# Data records

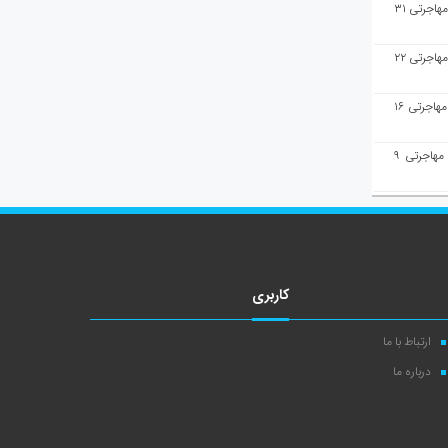
هفته‌نامه مهاجرت/پاسخ به سوالات مهاجرتی ۳۱
هفته‌نامه مهاجرت/پاسخ به سوالات مهاجرتی ۲۲
هفته‌نامه مهاجرت/پاسخ به سوالات مهاجرتی ۱۶
هفته‌نامه مهاجرت/پاسخ به سوالات مهاجرتی ۹
کاربری
ارتباط با ما
درباره ما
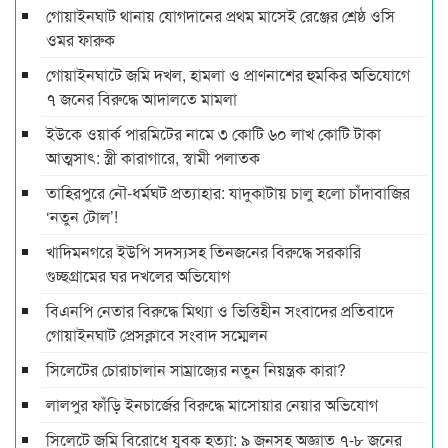
গোয়াইনঘাট থানায় যোগদানের প্রথম মাসেই রেঞ্জের শ্রেষ্ঠ ওসি
ওমর ফারুক
গোয়াইনঘাটে জমি দখল, হামলা ও প্রাণনাশের হুমকির অভিযোগে
৭ জনের বিরুদ্ধে আদালতে মামলা
ইউকে ওয়ার্ক পারমিটের নামে ৩ কোটি ৬০ লাখ কোটি টাকা
আত্মসাৎ: স্ত্রী কারাগারে, স্বামী পলাতক
তাহিরপুরে নৌ-ধর্মঘট প্রত্যাহার: যাদুকাটায় চালু হলো চাঁদাবাজির
‘নতুন টোল’!
খাদিমনগরে ইউপি সদস্যসহ তিনজনের বিরুদ্ধে সরকারি
গুচ্ছগ্রামের ঘর দখলের অভিযোগ
বিএনপি নেতার বিরুদ্ধে মিথ্যা ও ভিত্তিহীন সংবাদের প্রতিবাদে
গোয়াইনঘাট প্রেসক্লাবে সংবাদ সম্মেলন
সিলেটের চোরাচালান সাম্রাজ্যের নতুন নিয়ন্ত্রক কারা?
লালপুর ফাঁড়ি ইনচার্জের বিরুদ্ধে মাসোয়ার নেয়ার অভিযোগ
সিলেটে জমি বিরোধে যুবক হত্যা: ৯ জনসহ অজ্ঞাত ৭-৮ জনের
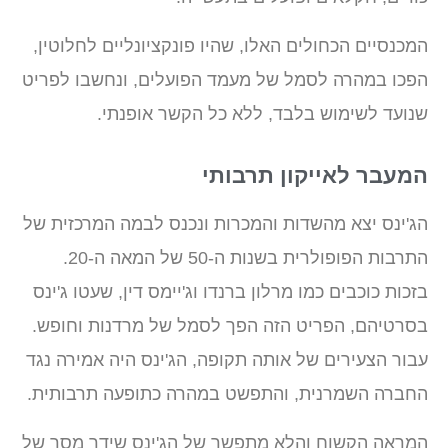
המכנסיים הכחולים האלו, שהיו פונקציונליים לחלוטין,
הפכו במהרה לסמל של מעמד הפועלים, ונחשבו לפריט
שנועד לשימוש בלבד, ללא כל הקשר אופנתי.
המעבר לאייקון תרבותי
הג'ינס יצא מהשדות והמכרות ונכנס לבמה המרכזית של
התרבות הפופולרית בשנות ה-50 של המאה ה-20.
בזכות כוכבים כמו מרלון ברנדו וג'יימס דין, שעטו ג'ינס
בסרטיהם, הפריט הזה הפך לסמל של מרדנות וחופש.
עבור הצעירים של אותה תקופה, הג'ינס היה אמירה נגד
החברה השמרנית, והתפשט במהרה כתופעה תרבותית.
המראה הקשוח והלא מתפשר של הג'ינס שידר מסר של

# WHAT YOU NEED TO DO
The records above must be echoed exactly, minus their pictures.

# ANSWER BOX
هفته‌نامه مهاجرت/پاسخ به سوالات مهاجرتی ۳۱
هفته‌نامه مهاجرت/پاسخ به سوالات مهاجرتی ۲۲
هفته‌نامه مهاجرت/پاسخ به سوالات مهاجرتی ۱۶
هفته‌نامه مهاجرت/پاسخ به سوالات مهاجرتی ۹
کاربری
ارتباط با ما
درباره ما
গোয়াইনঘাট থানায় যোগদানের প্রথম মাসেই রেঞ্জের শ্রেষ্ঠ ওসি
ওমর ফারুক
গোয়াইনঘাটে জমি দখল, হামলা ও প্রাণনাশের হুমকির অভিযোগে
৭ জনের বিরুদ্ধে আদালতে মামলা
ইউকে ওয়ার্ক পারমিটের নামে ৩ কোটি ৬০ লাখ কোটি টাকা
আত্মসাৎ: স্ত্রী কারাগারে, স্বামী পলাতক
তাহিরপুরে নৌ-ধর্মঘট প্রত্যাহার: যাদুকাটায় চালু হলো চাঁদাবাজির
‘নতুন টোল’!
খাদিমনগরে ইউপি সদস্যসহ তিনজনের বিরুদ্ধে সরকারি
গুচ্ছগ্রামের ঘর দখলের অভিযোগ
বিএনপি নেতার বিরুদ্ধে মিথ্যা ও ভিত্তিহীন সংবাদের প্রতিবাদে
গোয়াইনঘাট প্রেসক্লাবে সংবাদ সম্মেলন
সিলেটের চোরাচালান সাম্রাজ্যের নতুন নিয়ন্ত্রক কারা?
লালপুর ফাঁড়ি ইনচার্জের বিরুদ্ধে মাসোয়ার নেয়ার অভিযোগ
সিলেটে জমি বিরোধে যুবক হত্যা: ৯ জনসহ অজ্ঞাত ৭-৮ জনের
המכנסיים הכחולים האלו, שהיו פונקציונליים לחלוטין,
הפכו במהרה לסמל של מעמד הפועלים, ונחשבו לפריט
שנועד לשימוש בלבד, ללא כל הקשר אופנתי.
המעבר לאייקון תרבותי
הג'ינס יצא מהשדות והמכרות ונכנס לבמה המרכזית של
התרבות הפופולרית בשנות ה-50 של המאה ה-20.
בזכות כוכבים כמו מרלון ברנדו וג'יימס דין, שעטו ג'ינס
בסרטיהם, הפריט הזה הפך לסמל של מרדנות וחופש.
עבור הצעירים של אותה תקופה, הג'ינס היה אמירה נגד
החברה השמרנית, והתפשט במהרה כתופעה תרבותית.
המראה הקשוח והלא מתפשר של הג'ינס שידר מסר של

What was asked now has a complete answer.